Revelation handed over the doctor's summary. Kieran scanned it in one predatory sweep.

Subchorionic hematoma. 4.5 cm. Bleeding. Pain. High-risk.

The air turned arctic.

His jaw flexed, a muscle ticking violently. When he spoke, it was so quiet the room held its breath.

"If it's hurting her," he said, each syllable carved in frost, "we get rid of it."

Genesis inhaled sharply. "Kieran…"

"No." He cupped her face, thumbs wiping tears that wouldn't stop, eyes blazing with something feral and terrified. "Nothing touches you. Not pain. Not risk. Not this thing bleeding inside you. If it ever comes down to a choice, you or anything else, I choose you. Every single time. Without hesitation."

Revelation tried again, softer. "The doctor said she will be fine if…"

"If," Kieran echoed, voice dripping acid. "There is no 'if' when it comes to my wife."

Genesis grabbed his wrists, forcing his wild gaze back to hers. "That 'thing' is our baby, Kieran. It has a heartbeat, one hundred and sixty-two beats per minute. It's wiggling. It's fighting already."

His nostrils flared. The war inside him was brutal and visible: the man who would burn cities for her versus the man who would die for the life she carried.

"I won't survive losing you," he rasped. "You are my entire world."

"And you're mine," she whispered. "But we're being careful. Bed rest. Scans. I'm glued to the couch for a week, remember? You get to spoil me rotten, Daddy."

The word, soft, purposely, hit him like a bullet. The killing rage in his eyes flickered, dimmed.

He exhaled, ragged. "You play dirty, princess."

"Only when your life depends on it." She smiled through the tears. "I'm not going anywhere. Neither is our baby."

Kieran dropped his forehead to hers, then sank to his knees again. This time he pressed the gentlest kiss to her stomach, slow, reverent, a vow written in the language of monsters who'd finally found something more fragile than their own hearts.

When he rose, the beast was leashed.
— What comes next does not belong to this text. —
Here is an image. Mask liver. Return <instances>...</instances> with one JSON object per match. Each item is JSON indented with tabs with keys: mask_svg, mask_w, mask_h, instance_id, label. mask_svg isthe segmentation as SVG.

Barely.

"No stairs. No standing. No lifting. No stress. No arguments." His stare pinned Revelation. "She just became ten times more precious than she already was. Act accordingly."

Revelation gave a mock salute, eyes suspiciously bright. "Yes, sir."
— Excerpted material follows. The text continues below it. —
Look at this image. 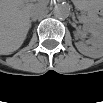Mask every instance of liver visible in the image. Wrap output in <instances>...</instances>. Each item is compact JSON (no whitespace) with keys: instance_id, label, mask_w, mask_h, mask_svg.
Wrapping results in <instances>:
<instances>
[{"instance_id":"6515ba94","label":"liver","mask_w":103,"mask_h":103,"mask_svg":"<svg viewBox=\"0 0 103 103\" xmlns=\"http://www.w3.org/2000/svg\"><path fill=\"white\" fill-rule=\"evenodd\" d=\"M36 5L21 0L1 2V40L2 55H9L23 44L29 31L30 12Z\"/></svg>"}]
</instances>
Kieran swept Genesis into his arms bridal-style, cradling her like spun glass. "I'm carrying you everywhere from now on. Doctor's orders were optional. Mine aren't."

Genesis looped her arms around his neck, exhausted and radiant. "You just want an excuse to grope me in front of everyone."

"Damn right." He brushed his nose against hers. "My babies," he corrected, voice rough with wonder. "Both of you. Mine to protect."

As he carried her toward the oversized sectional that was now officially promoted to throne/medical command center, he lowered his mouth to her ear.

"If that hematoma so much as twitches," he murmured, deadly soft, "I will tear the world apart to keep you safe. The baby stays only as long as it behaves. Clear?"

Genesis kissed him, slow, deep, tasting salt and whiskey and absolute devotion.

"Crystal, Daddy," she whispered against his lips. "But our baby's a fighter. Just like its father. And its grandfather."

Kieran closed his eyes, arms tightening around the only light he'd ever allowed in his darkness, and for the first time in his blood-soaked life, the most dangerous man alive looked terrified of losing the two hearts beating inside the woman he loved more than his own soul.